### TASK DIRECTIONS
Print the listing below a second time, exactly, and omit its images.
-*-*-
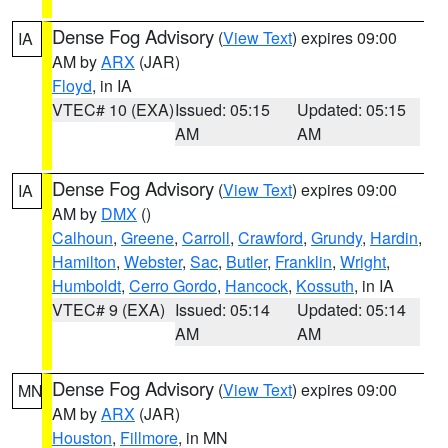
Dense Fog Advisory
(
View Text
) expires 09:00
IA
AM by
ARX
(JAR)
Floyd
, in IA
VTEC# 10 (EXA)
Issued: 05:15
Updated: 05:15
AM
AM
Dense Fog Advisory
(
View Text
) expires 09:00
IA
AM by
DMX
()
Calhoun
,
Greene
,
Carroll
,
Crawford
,
Grundy
,
Hardin
,
Hamilton
,
Webster
,
Sac
,
Butler
,
Franklin
,
Wright
,
Humboldt
,
Cerro Gordo
,
Hancock
,
Kossuth
, in IA
VTEC# 9 (EXA)
Issued: 05:14
Updated: 05:14
AM
AM
Dense Fog Advisory
(
View Text
) expires 09:00
MN
AM by
ARX
(JAR)
Houston
,
Fillmore
, in MN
-*-*-
### TASK SOLUTION
Dense Fog Advisory
(
View Text
) expires 09:00
IA
AM by
ARX
(JAR)
Floyd
, in IA
VTEC# 10 (EXA)
Issued: 05:15
Updated: 05:15
AM
AM
Dense Fog Advisory
(
View Text
) expires 09:00
IA
AM by
DMX
()
Calhoun
,
Greene
,
Carroll
,
Crawford
,
Grundy
,
Hardin
,
Hamilton
,
Webster
,
Sac
,
Butler
,
Franklin
,
Wright
,
Humboldt
,
Cerro Gordo
,
Hancock
,
Kossuth
, in IA
VTEC# 9 (EXA)
Issued: 05:14
Updated: 05:14
AM
AM
Dense Fog Advisory
(
View Text
) expires 09:00
MN
AM by
ARX
(JAR)
Houston
,
Fillmore
, in MN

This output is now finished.